Mopsvleermuis

Barbastella barbastellus
Fauna
Zoogdieren
Mopsvleermuis, Barbastella barbastellus
Verspreidingskaart (2007), Mopsvleermuis
Kaart van de speciale beschermingszones voor: Verspreidingskaart Mopsvleermuis
Mopsvleermuis, Barbastella barbastellus

=

Minimaal het behoud of de uitbreiding van het actuele areaal

+

Uitbreiding van de huidige populatie

+

Oplossen van versnippering, niet afgestemd menselijk gebruik, tekort aan kwaliteit van het leefgebied. Geen extra oppervlakte leefgebied nodig naast de vooropgestelde extra oppervlaktes Europees te beschermen habitats en leefgebied van andere Europees te beschermen soorten en de algemene kwaliteitsverbetering ten gevolge van het huidige milieubeleid.

Deze vleermuis is middelgroot (spanwijdte 26-30 cm).

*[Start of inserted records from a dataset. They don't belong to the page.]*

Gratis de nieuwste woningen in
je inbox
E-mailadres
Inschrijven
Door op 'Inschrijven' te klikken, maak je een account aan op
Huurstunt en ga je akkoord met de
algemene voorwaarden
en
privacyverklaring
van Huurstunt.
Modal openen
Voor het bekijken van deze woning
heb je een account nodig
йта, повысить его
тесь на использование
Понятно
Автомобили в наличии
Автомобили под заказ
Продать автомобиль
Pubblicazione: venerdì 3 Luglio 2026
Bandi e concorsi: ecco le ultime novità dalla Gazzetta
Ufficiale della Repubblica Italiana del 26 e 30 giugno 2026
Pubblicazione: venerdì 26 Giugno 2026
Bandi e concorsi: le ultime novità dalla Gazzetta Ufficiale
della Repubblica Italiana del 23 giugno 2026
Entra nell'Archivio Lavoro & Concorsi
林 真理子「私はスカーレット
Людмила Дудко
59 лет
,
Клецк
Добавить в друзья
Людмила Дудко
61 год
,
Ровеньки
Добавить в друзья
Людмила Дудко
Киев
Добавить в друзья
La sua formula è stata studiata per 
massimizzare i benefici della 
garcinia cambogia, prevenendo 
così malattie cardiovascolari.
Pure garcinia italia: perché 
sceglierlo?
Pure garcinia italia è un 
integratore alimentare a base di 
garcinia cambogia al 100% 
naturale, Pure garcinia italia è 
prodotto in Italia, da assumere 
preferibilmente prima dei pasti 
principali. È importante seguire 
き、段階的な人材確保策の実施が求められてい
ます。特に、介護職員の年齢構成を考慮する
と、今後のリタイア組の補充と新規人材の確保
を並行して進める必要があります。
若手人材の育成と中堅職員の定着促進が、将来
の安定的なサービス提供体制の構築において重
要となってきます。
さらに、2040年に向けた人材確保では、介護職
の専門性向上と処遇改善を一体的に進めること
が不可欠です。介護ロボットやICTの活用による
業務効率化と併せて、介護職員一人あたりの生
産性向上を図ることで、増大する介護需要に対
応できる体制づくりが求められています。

Het gezicht heeft een mopshondachtig uiterlijk door de korte, in het midden gespleten snuit en de brede, boven de neus vergroeide oren. De donkere vacht met lichtere haarpunten geeft de soort een berijpt uiterlijk.

In West-Europa is de soort weliswaar wijdverspreid maar zeldzaam tot zeer zeldzaam. In Oost- en Centraal-Europa is ze daarentegen algemener.

De belangrijkste bedreigingen zijn het verdwijnen en verstoren van geschikte winter- en zomerverblijfplaatsen door kappen van bomen met holtes en loshangende schors, lawaaihinder en renovatie, sloop en verlichting van gebouwen (of delen er van) die door de soort gebruikt worden. Verlies aan kwaliteit van de jachtgebieden treedt op door o.a. het verdwijnen van oude en zieke bomen, grootschalig bosbeheer, landbouwintensivering in natte valleigebieden, dempen en verdroging van moerassige zones, verdwijnen van natuurlijke oevers en verdwijnen van aaneengesloten, verbindende landschapselementen tussen de jachtgebieden.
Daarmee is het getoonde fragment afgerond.